Ce sera le chantier le plus spectaculaire de la dictature. Huit ans sont nécessaires pour creuser ce gigantesque canal.

L’oeuvre nationale des combattants, institution fasciste, choisissaient des paysans anciens combattants de la Grande Guerre qui connaissaient le travail de la terre et étaient bons fascistes.
C’est ainsi que les Perruzzi émigrent, affrontent les difficultés et parviennent à devenir enfin propriétaires de leur domaine.

Raconté par le plus jeune des Peruzzi, on assiste à l’installation, et à la nouvelle vie quotidienne de la tribu.

On voit évoluer la doctrine fasciste vers les fastes impériaux, idée fixe de Mussolini qui voulait faire une politique d’extention en Afrique.
Bien sûr, les Peruzzi- chemises noires - participèrent à l’aventure coloniale (la conquête de nouveaux pays) et furent engagés sur tous les fronts pendant la seconde guerre mondiale, aux côtés d’Hitler.

Les guerres tournent à la catastrophe, pour l’Italie comme pour les Peruzzi.
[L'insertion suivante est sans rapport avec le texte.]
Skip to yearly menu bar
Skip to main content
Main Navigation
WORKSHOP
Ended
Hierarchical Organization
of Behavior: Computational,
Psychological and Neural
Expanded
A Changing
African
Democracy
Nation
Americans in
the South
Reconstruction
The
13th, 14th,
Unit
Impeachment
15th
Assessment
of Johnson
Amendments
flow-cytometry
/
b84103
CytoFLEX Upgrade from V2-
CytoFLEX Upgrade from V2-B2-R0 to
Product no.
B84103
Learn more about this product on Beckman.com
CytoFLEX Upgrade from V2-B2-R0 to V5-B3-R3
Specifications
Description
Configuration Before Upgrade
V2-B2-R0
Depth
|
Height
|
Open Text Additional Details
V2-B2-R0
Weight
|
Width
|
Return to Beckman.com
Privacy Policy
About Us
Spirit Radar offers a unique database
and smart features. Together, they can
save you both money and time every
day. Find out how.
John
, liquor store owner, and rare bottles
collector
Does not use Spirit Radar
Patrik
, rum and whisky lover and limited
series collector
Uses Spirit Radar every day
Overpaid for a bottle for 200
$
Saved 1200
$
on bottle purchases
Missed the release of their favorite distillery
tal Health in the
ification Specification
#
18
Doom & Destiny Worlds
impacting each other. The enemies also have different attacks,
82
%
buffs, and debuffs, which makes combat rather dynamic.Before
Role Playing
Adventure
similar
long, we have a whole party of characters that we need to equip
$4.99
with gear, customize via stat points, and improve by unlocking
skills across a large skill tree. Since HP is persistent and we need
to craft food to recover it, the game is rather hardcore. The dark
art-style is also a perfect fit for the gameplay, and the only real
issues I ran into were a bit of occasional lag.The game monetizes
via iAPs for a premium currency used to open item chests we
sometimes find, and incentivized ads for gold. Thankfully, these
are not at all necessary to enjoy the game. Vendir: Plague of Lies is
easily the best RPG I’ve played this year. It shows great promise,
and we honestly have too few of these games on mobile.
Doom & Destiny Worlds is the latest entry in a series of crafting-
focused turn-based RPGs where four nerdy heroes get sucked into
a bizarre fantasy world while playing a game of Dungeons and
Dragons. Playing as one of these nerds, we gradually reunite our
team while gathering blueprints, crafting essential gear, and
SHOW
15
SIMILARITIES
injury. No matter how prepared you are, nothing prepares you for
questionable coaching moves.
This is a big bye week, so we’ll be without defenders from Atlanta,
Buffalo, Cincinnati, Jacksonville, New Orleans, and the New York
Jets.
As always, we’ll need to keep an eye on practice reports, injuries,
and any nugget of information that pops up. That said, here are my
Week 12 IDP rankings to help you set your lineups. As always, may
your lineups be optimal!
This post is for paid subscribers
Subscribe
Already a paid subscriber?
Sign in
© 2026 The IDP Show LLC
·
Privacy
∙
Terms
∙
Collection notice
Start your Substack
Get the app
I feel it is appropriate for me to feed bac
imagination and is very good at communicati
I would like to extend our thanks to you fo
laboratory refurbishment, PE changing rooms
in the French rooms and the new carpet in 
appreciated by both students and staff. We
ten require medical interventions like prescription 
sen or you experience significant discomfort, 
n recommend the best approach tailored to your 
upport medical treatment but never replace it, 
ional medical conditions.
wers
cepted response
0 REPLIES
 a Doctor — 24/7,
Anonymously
Quand les Alliés avancent pour libérer l’Italie en 1943, les Peruzzi combattent du côté des Allemands.

Ils vivront la montée et la chute de Mussolini.

La grande qualité de ce roman reste le style. le narrateur nous parle avec spontanéité, nous raconte avec ses mots, ses interprétations et avec beaucoup d’humour l’histoire de cette famille confrontée à l’histoire de l’Italie.
Les Perruzzi parlent un langage “patois”, souvent amusant, ce qui rend la lecture parfois loufoque. Par exemple, ces gens du nord se retrouvent au milieu d’étrangers de cette zone nouvelle parlant une autre langue : ils sont traités de “bouffeurs de polenta” et “cispadans” (c’est-à-dire envahisseurs).

En conclusion,, la lecture de cette saga nous présente trois générations avec leurs terres, leurs drames, leurs convictions, la guerre et la politique sur un demi siècle d’histoire italienne.